That night at the Key, as Landon and his family watched from the owner’s box, Faith watched from her living room a few blocks away. The Chinooks lost Game Five in overtime. It broke her already broken heart, but not as much as hearing her telephone ring and knowing it was Ty. She didn’t think her heart could hurt anymore, but the next two days proved her wrong. Ty stopped calling, which was even more devastating than listening to his angry messages, and the Chinooks lost Game Six once again in overtime. Her team seemed to be imploding and there was nothing she could do about it.
The seventh and final game would be played in the Key to a capacity crowd that would not include Faith.
The morning after the Chinooks’ loss in Pittsburgh, Faith took a shower and brushed her teeth before noon. Her mother was with Pavel, probably at Ty’s, and she was alone. She checked her phone, but Ty hadn’t called. Not that she would answer.
Maybe he’d moved on. Maybe he was over her. Which was good. It was what she wanted, but just not quite so fast.
At ten that morning, someone rang her intercom from the lobby of her building. “If you don’t buzz me up,” Ty said through the speaker, sounding not only tired, but pissed off, “I’m going to call in a bomb threat and the whole building will have to be evacuated.” Her heart pounded in her chest at the sound of his voice.
“You’re bluffing.”
“Grab your umbrella. It’s raining outside.”
She would have to talk to him sooner or later. She’d just hoped it would be later. “Fine.” He appeared at her door less than a minute later. He looked exhausted and angry and delectable and her heart skidded to a stop in her chest.
“You don’t look like you’re dying.” His brows lowered and he frowned. “So why have you been avoiding me?”

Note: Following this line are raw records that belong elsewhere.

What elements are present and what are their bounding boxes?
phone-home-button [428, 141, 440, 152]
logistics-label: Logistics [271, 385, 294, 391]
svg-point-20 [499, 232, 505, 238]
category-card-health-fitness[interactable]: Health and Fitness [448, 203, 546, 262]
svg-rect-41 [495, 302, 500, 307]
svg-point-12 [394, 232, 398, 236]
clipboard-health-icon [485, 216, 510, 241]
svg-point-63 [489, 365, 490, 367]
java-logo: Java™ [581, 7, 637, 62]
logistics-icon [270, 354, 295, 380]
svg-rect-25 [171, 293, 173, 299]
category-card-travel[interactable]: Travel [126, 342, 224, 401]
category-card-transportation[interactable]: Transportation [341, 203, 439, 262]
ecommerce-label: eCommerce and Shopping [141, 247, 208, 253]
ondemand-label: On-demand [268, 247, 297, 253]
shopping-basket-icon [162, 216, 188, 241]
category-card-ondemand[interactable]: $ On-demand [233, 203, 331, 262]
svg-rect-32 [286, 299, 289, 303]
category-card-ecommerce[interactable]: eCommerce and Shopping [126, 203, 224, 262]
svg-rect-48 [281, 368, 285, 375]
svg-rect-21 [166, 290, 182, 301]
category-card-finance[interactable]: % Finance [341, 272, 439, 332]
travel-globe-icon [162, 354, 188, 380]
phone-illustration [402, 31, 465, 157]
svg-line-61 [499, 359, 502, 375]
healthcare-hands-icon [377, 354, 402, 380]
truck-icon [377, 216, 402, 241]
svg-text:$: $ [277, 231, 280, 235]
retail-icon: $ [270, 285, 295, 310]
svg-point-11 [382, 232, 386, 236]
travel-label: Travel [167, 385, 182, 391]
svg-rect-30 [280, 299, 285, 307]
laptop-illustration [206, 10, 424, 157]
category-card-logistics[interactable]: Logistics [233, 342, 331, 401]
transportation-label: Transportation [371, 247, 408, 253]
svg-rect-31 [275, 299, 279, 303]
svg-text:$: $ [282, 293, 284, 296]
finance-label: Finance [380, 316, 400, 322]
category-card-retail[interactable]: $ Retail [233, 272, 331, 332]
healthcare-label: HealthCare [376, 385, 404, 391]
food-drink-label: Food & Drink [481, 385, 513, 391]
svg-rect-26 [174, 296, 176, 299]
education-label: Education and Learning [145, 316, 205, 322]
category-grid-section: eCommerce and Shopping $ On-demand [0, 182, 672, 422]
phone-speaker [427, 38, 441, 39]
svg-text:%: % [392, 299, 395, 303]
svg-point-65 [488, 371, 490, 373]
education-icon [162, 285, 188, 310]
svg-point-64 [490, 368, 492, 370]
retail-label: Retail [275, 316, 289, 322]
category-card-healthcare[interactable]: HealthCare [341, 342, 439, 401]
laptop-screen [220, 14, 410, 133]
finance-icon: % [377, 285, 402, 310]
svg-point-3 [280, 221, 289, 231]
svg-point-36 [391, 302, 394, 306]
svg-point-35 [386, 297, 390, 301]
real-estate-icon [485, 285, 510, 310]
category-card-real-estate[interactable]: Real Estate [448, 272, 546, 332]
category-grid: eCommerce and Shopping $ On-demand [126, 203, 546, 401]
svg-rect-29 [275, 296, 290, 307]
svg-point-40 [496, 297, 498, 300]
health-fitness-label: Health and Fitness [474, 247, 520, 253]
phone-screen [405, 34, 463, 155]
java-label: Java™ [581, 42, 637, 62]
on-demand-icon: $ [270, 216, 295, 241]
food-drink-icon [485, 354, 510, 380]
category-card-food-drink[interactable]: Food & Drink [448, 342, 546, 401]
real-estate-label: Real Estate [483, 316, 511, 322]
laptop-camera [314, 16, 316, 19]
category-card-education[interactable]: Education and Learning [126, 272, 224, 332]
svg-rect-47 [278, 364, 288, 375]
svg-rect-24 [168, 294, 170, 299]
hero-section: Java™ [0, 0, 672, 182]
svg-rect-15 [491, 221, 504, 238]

“Come in.” She turned and he followed her into the living room. Pebbles jumped and yipped in an effort to get Ty’s attention and Faith had to drag her out on the terrace and shut the glass door. She gave a thought to the dog jumping off, but her luck wasn’t running in that direction these days.
Before she lost her nerve, she turned and said, “We can’t see each other anymore.”
He put his hands on his hips and gazed across the room at her. “Why?”
Her palms were clammy and her chest ached. She folded her arms across her heart instead of running across the room and throwing herself on him. She’d thought up a perfectly good lie last night. Something about Virgil. “I’m a widow.” That wasn’t it. There’d been more.
“You were a widow the past few weeks, and that didn’t stop you.” His gaze lowered to her hand. “Where’s your wedding ring?”
Damn. “I took it off in the shower.” Wow, that was lame. She just couldn’t lie cleverly with him staring a hole through her. Where was Layla when she needed her?
“You’ve taken a lot of showers at my house with it on. Try again.”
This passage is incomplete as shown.